Artinya, tata kelola Taman Nasional Komodo, di samping berfokus dalam menjaga kehidupan hewan langka seperti komodo, ia juga harus memperhatikan hewan lain dan lingkungan hidup di sekitarnya.

Terlepas dari itu, bagaimana agar kelestarian lingkungan Taman Nasional Komodo dapat tetap bertahan di kemudian hari, di kehidupan yang sangat sarat menuntut pembangunan untuk pertumbuhan ekonomi, di kehidupan yang kaya akan ilmu pengetahuan dan teknologi, yang denyut sinyalnya sudah terasa pada saat ini?

Sebut saja, isu terakhir terkait Taman Nasional Komodo yang menyoroti adanya pembangunan vila di pulau Padar yang hendak dilakukan oleh PT Komodo Wildlife Ecotourism (KWE), adalah salah satu bentuk pembangunan yang berorientasi pada pertumbuhan ekonomi semu. Di mana kawasan wisata dikomersialisasi demi jumlah peningkatan wisatawan yang berpotensi memicu degradasi lingkungan.

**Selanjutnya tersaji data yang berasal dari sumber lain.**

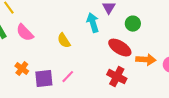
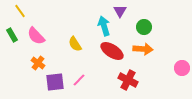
red ellipse: (120, 48) -> (112, 51), moved
orange arrow: (146, 60) -> (143, 49), moved
orange cross: (22, 69) -> (38, 63), moved

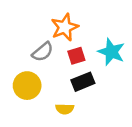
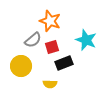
orange star: (65, 27) -> (50, 21), turned -30
red square: (76, 56) -> (52, 47), moved

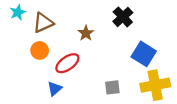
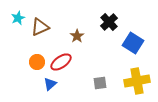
orange circle: (40, 50) -> (37, 62), moved
blue square: (144, 54) -> (133, 43), moved

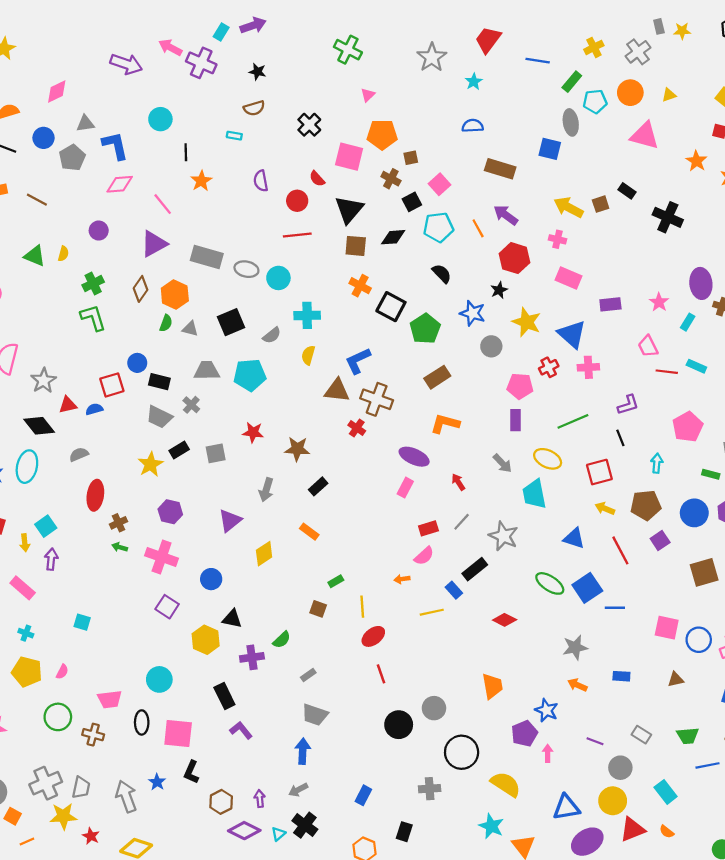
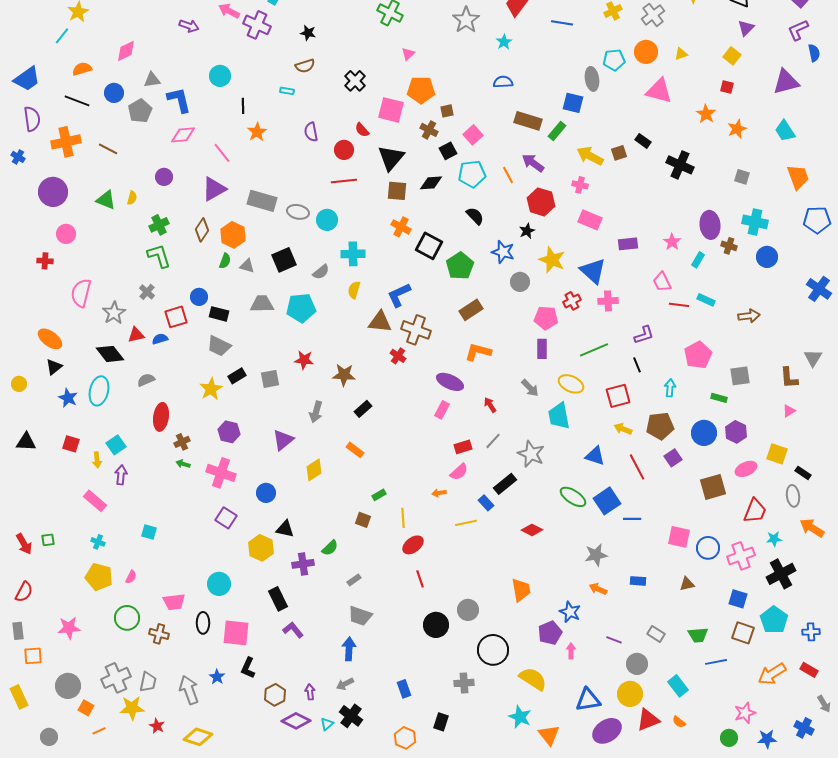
purple arrow: (126, 64) -> (189, 26), size x0.7
green rectangle: (572, 82) -> (557, 131), moved
gray cross: (191, 405) -> (147, 292), moved
blue rectangle: (363, 795) -> (404, 689), turned -48

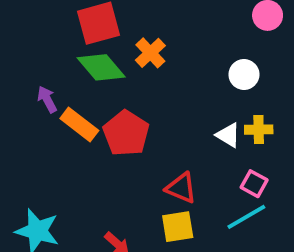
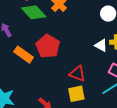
orange rectangle: (79, 124) -> (24, 55), moved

Di sisi lain, ia juga bukan hanya berpotensi menutup akses sumber daya alam bagi masyarakat adat, namun juga dapat mengubah wajah indah pulau Padar dan mengancam kehidupan berbagai satwa endemik, termasuk Komodo dan hewan lainnya.

Fikih sebagai Etika Hewani

Sebagai disiplin ilmu yang mengelaborasi ketentuan-ketentuan yang sudah dilegislasikan oleh syari’ (sang peletak syariat, Allah SWT. dan Nabi Muhammad SAW.), fikih dapat menjadi kompas manusia dalam menjalani kehidupannya di dunia dengan selamat hingga di kehidupan yang lebih kekal kelak, yaitu akhirat.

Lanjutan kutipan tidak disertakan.